If legislators determined that the harness racing industry was of such value to the state that it deserved special subsidies, those could have been allocated by law from either casino receipts or other revenues.

Blessed with 20-20 hindsight, we today could tell them that’s what they should have done. Then Maine would have been prepared for an onslaught of proposals to create gambling facilities here, there and everywhere without regard to anything other than the hopes and plans of a variety of potential sponsors.

Instead, those people and groups each created their own site selection criteria and promised to distribute revenues according to their own priorities, scattering promised largesse around to garner the most support, but without regard to demonstrated need or established public policy.

We could have said that the promise of profits from the population’s propensity to wager its current assets against the hope of future gain would come to be a form of minting money for casino operators.

We could have told our fellow Mainers that when economic times got bad, the lure of jobs in the casino industry would eventually overwhelm many Mainers’ native skepticism that it was possible to get something for nothing — ground already plowed by the state lottery and by casino operations in other states that attracted Mainers by the busloads.

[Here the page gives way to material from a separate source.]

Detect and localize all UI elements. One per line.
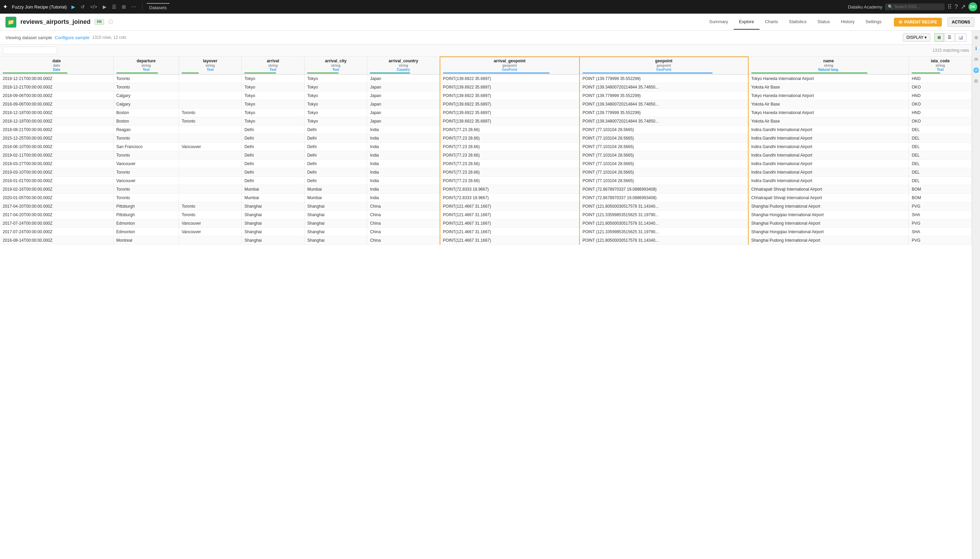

But it’s a decade too late for that. Maine now has a casino in Bangor, another one being built in Oxford, and a fairly good chance that voters Nov. 8 will approve two or three more, in southern Maine, Washington County and Lewiston. What can we do now?

We can do this: When lawmakers return to Augusta in January, they can revisit the entire topic of casino regulation and, taking advantage of the experience of other states and their established laws and rules, rewrite Maine’s law to bring order and regularity to what is now chaos.

Or, we can continue to ignore the need and let this industry grow as it wishes — and live with the consequences, whether they are good or bad.

We can’t go back and start off on the right foot. But we don’t have to keep putting the wrong one forward, either.